Task details:
Set down, word for word, every line of the material below from the one containing "Vous cherchez un" through the one containing "05 ноября 2025 :: 20 хвилин20 хвилин", but none of its pictures.

+ + + +

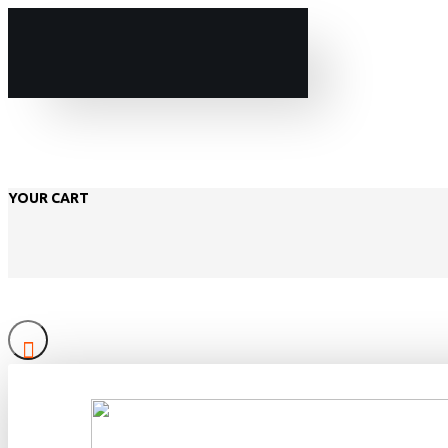
YOUR CART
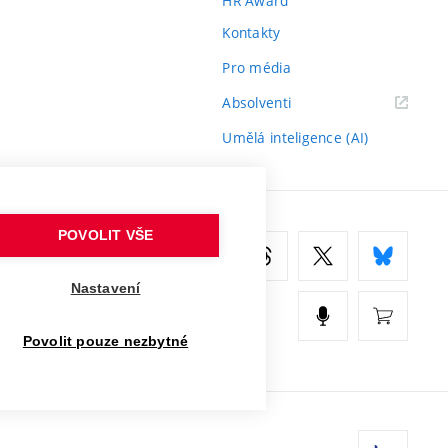
HR Award
Kontakty
Pro média
(externí
Absolventi
odkaz)
Umělá inteligence (AI)
POVOLIT VŠE
Nastavení
Povolit pouze nezbytné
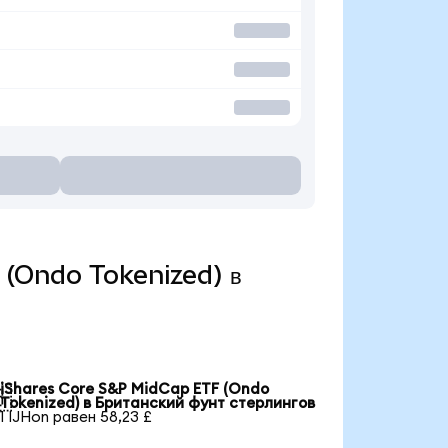
F (Ondo Tokenized) в
iShares Core S&P MidCap ETF (Ondo

Tokenized) в Британский фунт стерлингов
1 IJHon равен 58,23 £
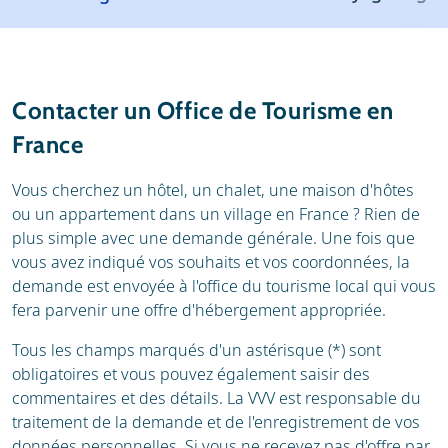
Météo
Avis
Infos pratiques
Contacter un Office de Tourisme en
France
Vous cherchez un hôtel, un chalet, une maison d'hôtes
ou un appartement dans un village en France ? Rien de
plus simple avec une demande générale. Une fois que
vous avez indiqué vos souhaits et vos coordonnées, la
demande est envoyée à l'office du tourisme local qui vous
fera parvenir une offre d'hébergement appropriée.
Tous les champs marqués d'un astérisque (*) sont
obligatoires et vous pouvez également saisir des
commentaires et des détails. La VVV est responsable du
traitement de la demande et de l'enregistrement de vos
données personnelles. Si vous ne recevez pas d'offre par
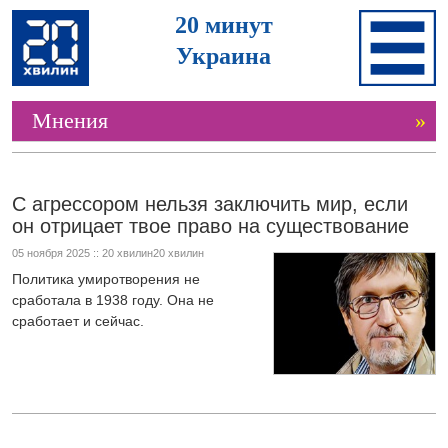
20 минут
Украина
Мнения
»
С агрессором нельзя заключить мир, если
он отрицает твое право на существование
05 ноября 2025 :: 20 хвилин20 хвилин
Политика умиротворения не
сработала в 1938 году. Она не
сработает и сейчас.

+ + + +

Solution to the exercise:
Vous cherchez un hôtel, un chalet, une maison d'hôtes
ou un appartement dans un village en France ? Rien de
plus simple avec une demande générale. Une fois que
vous avez indiqué vos souhaits et vos coordonnées, la
demande est envoyée à l'office du tourisme local qui vous
fera parvenir une offre d'hébergement appropriée.
Tous les champs marqués d'un astérisque (*) sont
obligatoires et vous pouvez également saisir des
commentaires et des détails. La VVV est responsable du
traitement de la demande et de l'enregistrement de vos
données personnelles. Si vous ne recevez pas d'offre par
20 минут
Украина
Мнения
»
С агрессором нельзя заключить мир, если
он отрицает твое право на существование
05 ноября 2025 :: 20 хвилин20 хвилин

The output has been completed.